A serpente está também na magistral película de Ingmar Bergman que retrata a Alemanha pré-nazista. O ambiente ideal para chocar “O ovo da serpente” foi a República de Weimar. O desemprego, recessão, insegurança e instabilidade estenderam o tapete vermelho para as atrocidades de Adolf Hitler. O legado foi o ideário de reiteração da mentira, inoculação do medo e a estratégia de responsabilizar inimigos pelos malogros, como chocalha diariamente o clã Bolsonaro.

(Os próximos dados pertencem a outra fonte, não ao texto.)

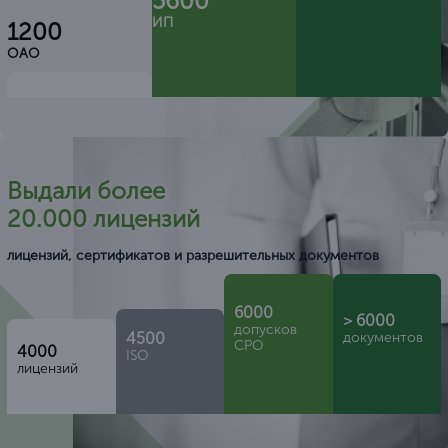
5600
ИП
1200
ОАО
Выдали более
20.000 лицензий
лицензий, сертификатов и разрешительных документов
6000
> 6000
допусков
4500
документов
СРО
4000
ISO
лицензий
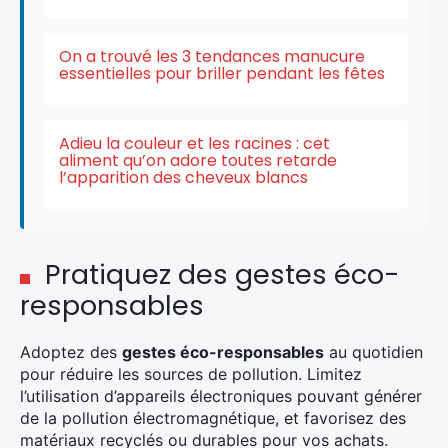
On a trouvé les 3 tendances manucure
essentielles pour briller pendant les fêtes
Adieu la couleur et les racines : cet
aliment qu’on adore toutes retarde
l’apparition des cheveux blancs
Pratiquez des gestes éco-
responsables
Adoptez des
gestes éco-responsables
au quotidien
pour réduire les sources de pollution. Limitez
l’utilisation d’appareils électroniques pouvant générer
de la pollution électromagnétique, et favorisez des
matériaux recyclés ou durables pour vos achats.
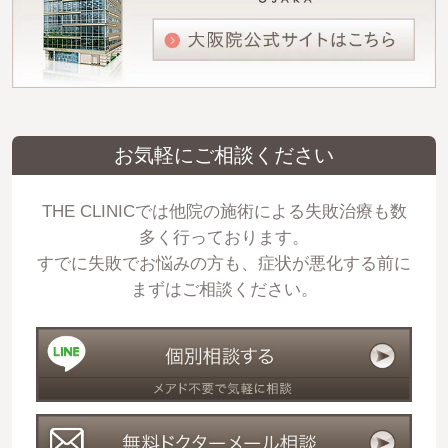
お気軽にご相談ください
THE CLINICでは他院の施術による失敗治療も数
多く行っております。
すでに失敗でお悩みの方も、症状が悪化する前に
まずはご相談ください。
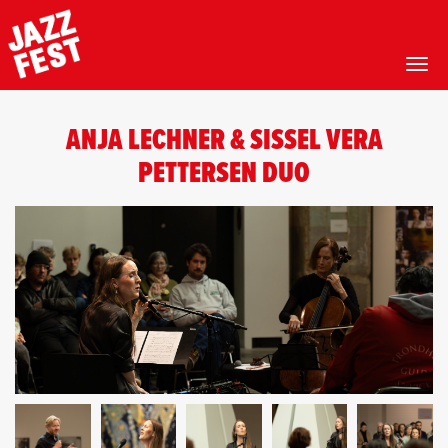
Toggl
Hopp
til
ANJA LECHNER & SISSEL VERA
hovedinnhold
PETTERSEN DUO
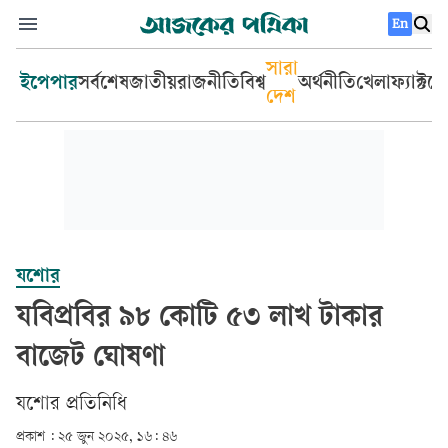
En
সারা
ইপেপার
সর্বশেষ
জাতীয়
রাজনীতি
বিশ্ব
অর্থনীতি
খেলা
ফ্যাক্টচ
দেশ
যশোর
যবিপ্রবির ৯৮ কোটি ৫৩ লাখ টাকার
বাজেট ঘোষণা
­যশোর প্রতিনিধি
প্রকাশ :
২৫ জুন ২০২৫, ১৬: ৪৬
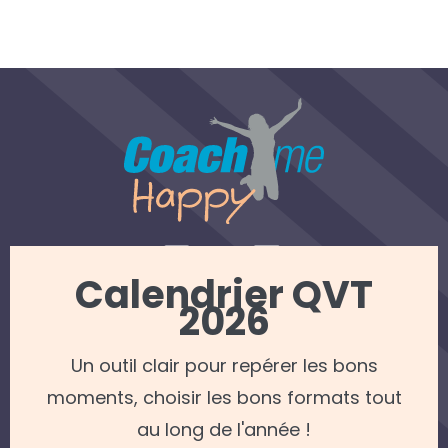
Calendrier QVT
2026
REJOINDRE NOTRE NEWSLETTER
Un outil clair pour repérer les bons
Mentions légales
—
Politique de confidentialité
moments, choisir les bons formats tout
© 2022 Coach me Happy — Tous droits réservés —
Apollo Studio - Agence web Caen
au long de l'année !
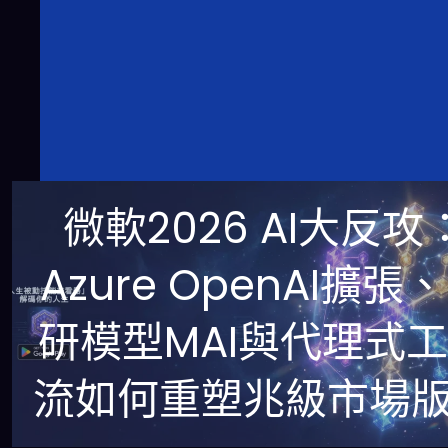
微軟2026 AI大反攻
Azure OpenAI擴張
研模型MAI與代理式
流如何重塑兆級市場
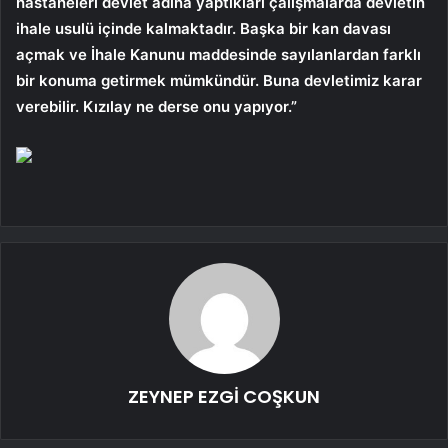
hastaneleri devlet adına yaptıkları çalışmalarda devletin
ihale usulü içinde kalmaktadır. Başka bir kan davası
açmak ve İhale Kanunu maddesinde sayılanlardan farklı
bir konuma getirmek mümkündür. Buna devletimiz karar
verebilir. Kızılay ne derse onu yapıyor.”
ZEYNEP EZGİ COŞKUN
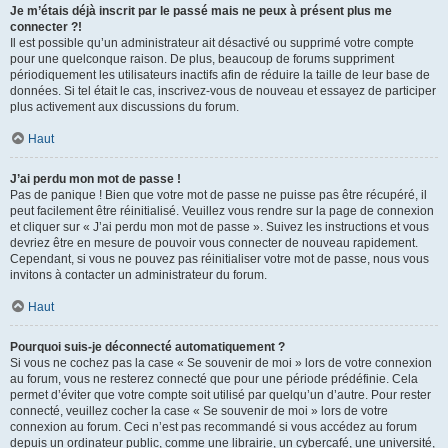
Je m’étais déjà inscrit par le passé mais ne peux à présent plus me
connecter ?!
Il est possible qu’un administrateur ait désactivé ou supprimé votre compte
pour une quelconque raison. De plus, beaucoup de forums suppriment
périodiquement les utilisateurs inactifs afin de réduire la taille de leur base de
données. Si tel était le cas, inscrivez-vous de nouveau et essayez de participer
plus activement aux discussions du forum.
Haut
J’ai perdu mon mot de passe !
Pas de panique ! Bien que votre mot de passe ne puisse pas être récupéré, il
peut facilement être réinitialisé. Veuillez vous rendre sur la page de connexion
et cliquer sur « J’ai perdu mon mot de passe ». Suivez les instructions et vous
devriez être en mesure de pouvoir vous connecter de nouveau rapidement.
Cependant, si vous ne pouvez pas réinitialiser votre mot de passe, nous vous
invitons à contacter un administrateur du forum.
Haut
Pourquoi suis-je déconnecté automatiquement ?
Si vous ne cochez pas la case « Se souvenir de moi » lors de votre connexion
au forum, vous ne resterez connecté que pour une période prédéfinie. Cela
permet d’éviter que votre compte soit utilisé par quelqu’un d’autre. Pour rester
connecté, veuillez cocher la case « Se souvenir de moi » lors de votre
connexion au forum. Ceci n’est pas recommandé si vous accédez au forum
depuis un ordinateur public, comme une librairie, un cybercafé, une université,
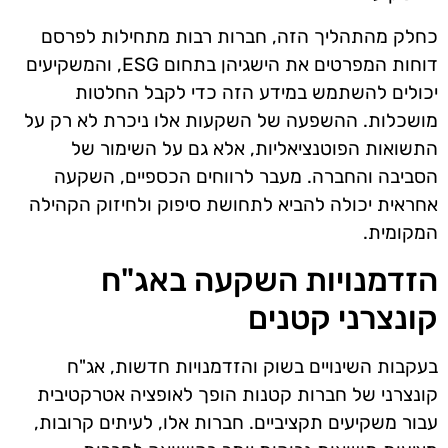
כחלק מהתהליך הזה, חברות רבות מתחילות לפרסם
דוחות המפרטים את הישגיהן בתחום ESG, והמשקיעים
יכולים להשתמש במידע הזה כדי לקבל החלטות
מושכלות. ההשפעה של השקעות אלו ניכרת לא רק על
התשואות הפוטנציאליות, אלא גם על השימור של
הסביבה והחברה. מעבר לרווחים הכספיים, השקעה
אחראית יכולה להביא לתחושת סיפוק ולחיזוק הקהילה
המקומית.
הזדמנויות השקעה באג"ח
קונצרני קטנים
בעקבות השינויים בשוק והזדמנויות חדשות, אג"ח
קונצרני של חברות קטנות הופך לאופציה אטרקטיבית
עבור משקיעים תקציביים. חברות אלו, לעיתים קרובות,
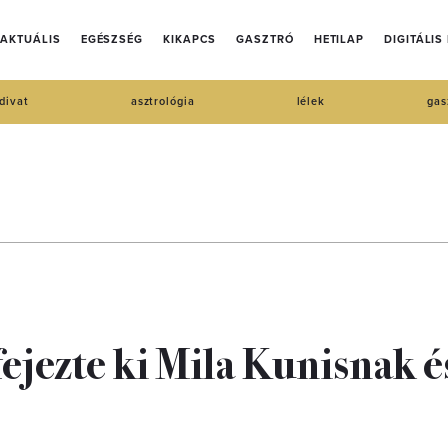
AKTUÁLIS
EGÉSZSÉG
KIKAPCS
GASZTRÓ
HETILAP
DIGITÁLIS
divat
asztrológia
lélek
gas
fejezte ki Mila Kunisnak é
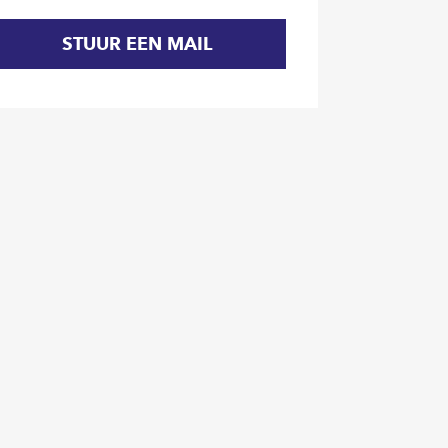
STUUR EEN MAIL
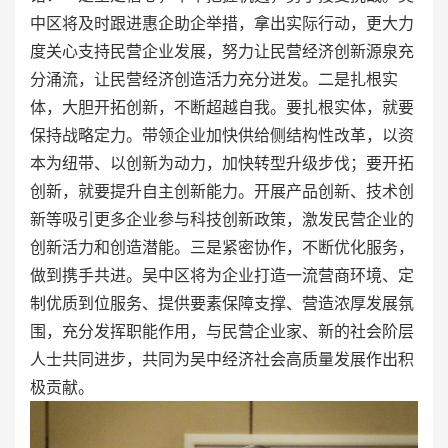
中区将及时跟进惠企助企举措，拿出实际行动，更大力
度关心支持民营企业发展，努力让民营经济创新源泉充
分涌流，让民营经济创造活力充分迸发。二是扎根实
体，大胆开拓创新，不断超越自我。要扎根实体，就要
保持战略定力。带领企业加快供给侧结构性改革，以资
本为纽带、以创新为动力，加快转型升级步伐；要开拓
创新，就要提升自主创新能力。开展产品创新、技术创
新等吸引更多企业参与科技创新政策，激发民营企业的
创新活力和创造潜能。三是紧密协作，不断优化服务，
做到携手共进。吴中区将为企业打造一流营商环境、定
制优质到位服务、提供要素保障支撑、营造浓厚发展氛
围，充分发挥职能作用，与民营企业家、新的社会阶层
人士共同进步，共同为吴中经济社会高质量发展作出积
极贡献。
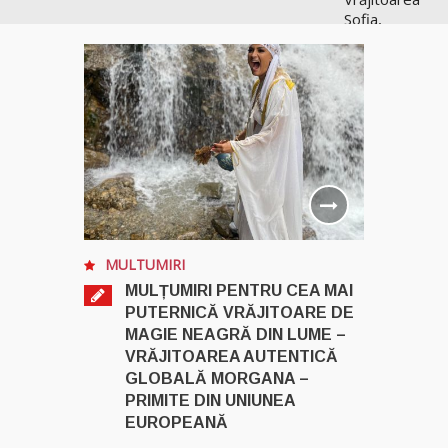
Sofia,
recunoscută
pretutindeni
în lume
pentru
realizările ei
prestigioase
în magie
Vrăjitoarea
Anastasia
Venus are
MULTUMIRI
cele mai
puternice
MULȚUMIRI PENTRU CEA MAI
leacuri
PUTERNICĂ VRĂJITOARE DE
MAGIE NEAGRĂ DIN LUME –
VRĂJITOAREA AUTENTICĂ
Celebra
vrăjitoare
GLOBALĂ MORGANA –
Rodica
PRIMITE DIN UNIUNEA
Gheorghe,
EUROPEANĂ
singura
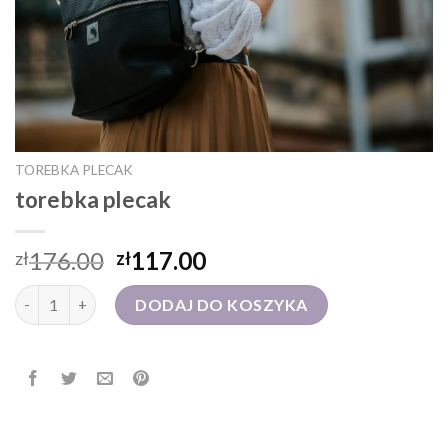
TOREBKA PLECAK
torebka plecak
176.00
117.00
zł
zł
ilość torebka plecak
DODAJ DO KOSZYKA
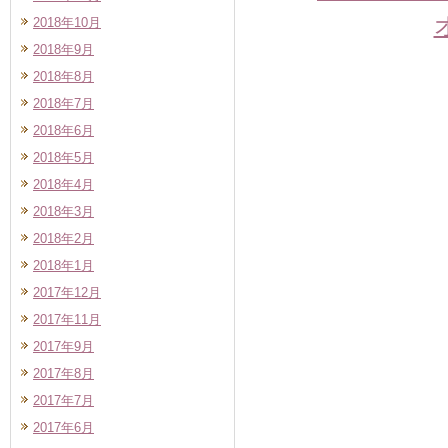
2018年10月
2018年9月
2018年8月
2018年7月
2018年6月
2018年5月
2018年4月
2018年3月
2018年2月
2018年1月
2017年12月
2017年11月
2017年9月
2017年8月
2017年7月
2017年6月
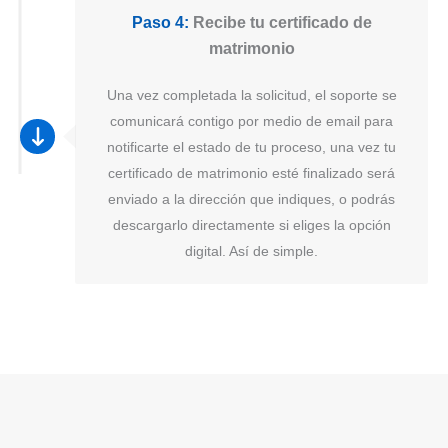
Paso 4:
Recibe tu certificado de
matrimonio
Una vez completada la solicitud, el soporte se
comunicará contigo por medio de email para
notificarte el estado de tu proceso, una vez tu
certificado de matrimonio esté finalizado será
enviado a la dirección que indiques, o podrás
descargarlo directamente si eliges la opción
digital. Así de simple.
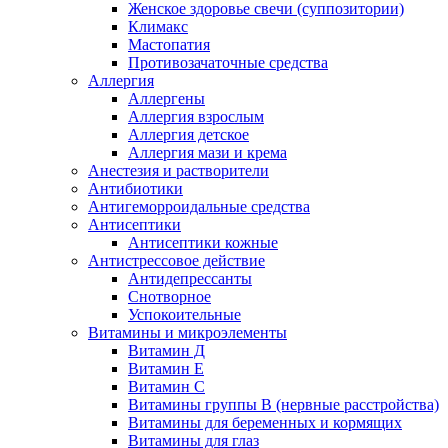
Женское здоровье свечи (суппозитории)
Климакс
Мастопатия
Противозачаточные средства
Аллергия
Аллергены
Аллергия взрослым
Аллергия детское
Аллергия мази и крема
Анестезия и растворители
Антибиотики
Антигеморроидальные средства
Антисептики
Антисептики кожные
Антистрессовое действие
Антидепрессанты
Снотворное
Успокоительные
Витамины и микроэлементы
Витамин Д
Витамин Е
Витамин С
Витамины группы В (нервные расстройства)
Витамины для беременных и кормящих
Витамины для глаз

Cena de “O ovo da serpente”, filme de Bergman

A metáfora, em ambos, se presta a simbolizar a traição e a falsidade encarnadas pela víbora. Igualmente traduz a atmosfera peçonhenta em finais de ciclo. Ninguém cria serpentes, mas o capitão, além da gestação, alimenta suas crias enrodilhadas no poder. Os filhos do presidente Jair Bolsonaro dão as cartas no governo e causam muito estresse. Todos os ministros tombados, o foram pelas presas da fraternidade. Agora todos são investigados.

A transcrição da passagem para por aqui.